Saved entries
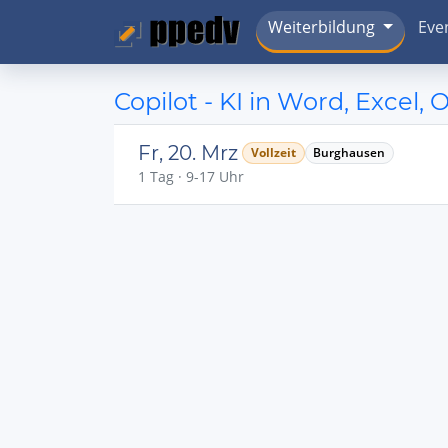
Weiterbildung
Eve
Copilot - KI in Word, Excel, 
Fr, 20. Mrz
Vollzeit
Burghausen
1 Tag · 9-17 Uhr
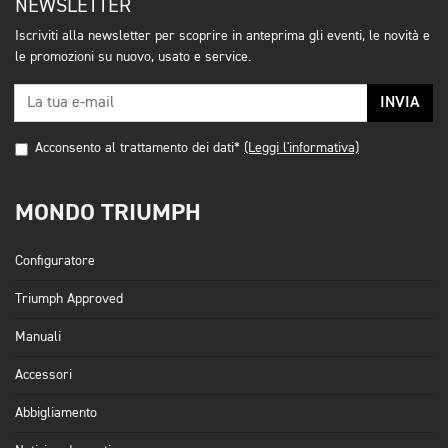
NEWSLETTER
Iscriviti alla newsletter per scoprire in anteprima gli eventi, le novità e
le promozioni su nuovo, usato e service.
INVIA
Acconsento al trattamento dei dati*
(Leggi l'informativa)
MONDO TRIUMPH
Configuratore
Triumph Approved
Manuali
Accessori
Abbigliamento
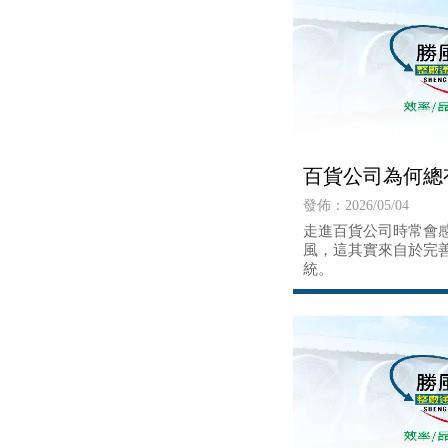
百貨公司為何總
發佈：2026/05/04
走進百貨公司時常會
風，這其實來自於完
統。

### EXERCISE
The output has to match the data above line for line, except that pictures are dropped.

### SOLUTION TO THIS TASK
Weiterbildung
Eve
Copilot - KI in Word, Excel, 
Fr, 20. Mrz
Vollzeit
Burghausen
1 Tag · 9-17 Uhr
NEWSLETTER
Iscriviti alla newsletter per scoprire in anteprima gli eventi, le novità e
le promozioni su nuovo, usato e service.
INVIA
Acconsento al trattamento dei dati*
(Leggi l'informativa)
MONDO TRIUMPH
Configuratore
Triumph Approved
Manuali
Accessori
Abbigliamento
百貨公司為何總
發佈：2026/05/04
走進百貨公司時常會
風，這其實來自於完
統。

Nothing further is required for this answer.